Another issue is anonymity, which has been a tenet of belonging to Alcoholics Anonymous or Narcotics Anonymous. However, there is a growing understanding that “standing up for what we need is not the same as breaking anonymity,” said Vaughn.
Public service announcements (PSAs) help encourage advocacy for other chronic diseases. “I wish we had money for more PSAs,” said Vaughn.
Money is a key issue, in fact. Most of the mental health advocacy groups get funding from pharmaceutical organizations, noted Vaughn.
Criminalization
Imani Walker, co-founder and executive director of the Rebecca Project for Human Rights, which promotes family treatment for women and children, said that criminalization of a public health issue is one of the reasons addicts stay in the shadows. “Addiction is the one disease you are criminalized for having,” Walker told ADAW. “If you are not in recovery you can be prosecuted, you can lose your job, and you can lose your children,” she said.
Walker, who is in recovery, learned when she was an active addict that asking other women whether they had children was taboo. “I was fortunate enough to still have my children,” she said. “But I learned you do not ask other women if they have children. So many lost their parental rights.
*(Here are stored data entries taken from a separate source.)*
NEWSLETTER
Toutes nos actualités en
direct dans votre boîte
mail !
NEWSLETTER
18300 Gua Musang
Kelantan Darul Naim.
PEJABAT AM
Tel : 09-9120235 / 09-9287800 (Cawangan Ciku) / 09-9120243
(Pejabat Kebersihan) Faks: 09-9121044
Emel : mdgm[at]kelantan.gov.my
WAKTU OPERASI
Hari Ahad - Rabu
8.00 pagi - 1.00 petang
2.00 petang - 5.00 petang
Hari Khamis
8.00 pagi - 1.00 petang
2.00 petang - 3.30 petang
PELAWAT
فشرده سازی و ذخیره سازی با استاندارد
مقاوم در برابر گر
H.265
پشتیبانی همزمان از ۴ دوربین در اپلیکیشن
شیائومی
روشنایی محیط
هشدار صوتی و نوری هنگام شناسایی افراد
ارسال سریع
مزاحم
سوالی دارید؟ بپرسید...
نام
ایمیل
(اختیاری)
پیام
The phrase I hear over and over again is, ‘I lost my children to my addiction.’”
The Rebecca Project works with substance abuse treatment providers to train mothers specifically to do policy advocacy work. “We have a network across the country, called the mother’s sacred authority, to train clients while they’re still in treatment,” said Walker. She urges treatment providers to train women who are in recovery “to speak for themselves,” she said.
“Until addiction is elevated from the misconceptions and the mental images of the person who is an alcoholic and dying in the gutter, or dying in the crack house or heroin shooting gallery, there will always be shame,” said Walker. “No one wants to be associated with that image.”
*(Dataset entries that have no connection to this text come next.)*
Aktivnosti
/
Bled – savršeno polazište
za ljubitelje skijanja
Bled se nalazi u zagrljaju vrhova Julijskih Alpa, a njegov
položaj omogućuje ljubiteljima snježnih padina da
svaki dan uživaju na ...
Pat Taylor, executive director of Faces and Voices of Recovery, pointed out that one of the differences between patients in the addiction treatment system and patients with other medical conditions is the lack of an ongoing relationship with health care. “Many people with addiction are not interacting on regular basis with a service system,” she told ADAW. As more people get enrolled as a result of health care reform, this will change, she hopes. “We are making progress.”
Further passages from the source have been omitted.